* **What you are asked to do**
An exact copy of all the data is needed, with every picture left out.
# # # #
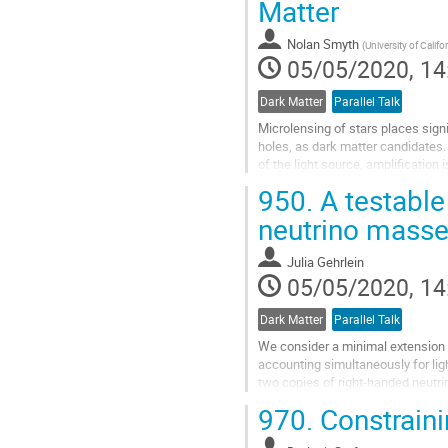
Matter
Go
Nolan Smyth
(
University of Califo
to
05/05/2020, 14
contribution
page
Dark Matter
Parallel Talk
Microlensing of stars places sign
holes, as dark matter candidates. 
of the light source, amplification
solar masses, i.e....
950.
A testable
Go
neutrino mass
to
contribution
Julia Gehrlein
page
05/05/2020, 14
Dark Matter
Parallel Talk
We consider a minimal extension o
accounting simultaneously for li
two copies of right-handed neutr
presence of a stable Dark-Matter..
970.
Constraini
Go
# # # #
* **Output of the exercise**
Matter
Go
Nolan Smyth
(
University of Califo
to
05/05/2020, 14
contribution
page
Dark Matter
Parallel Talk
Microlensing of stars places sign
holes, as dark matter candidates. 
of the light source, amplification
solar masses, i.e....
950.
A testable
Go
neutrino mass
to
contribution
Julia Gehrlein
page
05/05/2020, 14
Dark Matter
Parallel Talk
We consider a minimal extension o
accounting simultaneously for li
two copies of right-handed neutr
presence of a stable Dark-Matter..
970.
Constraini
Go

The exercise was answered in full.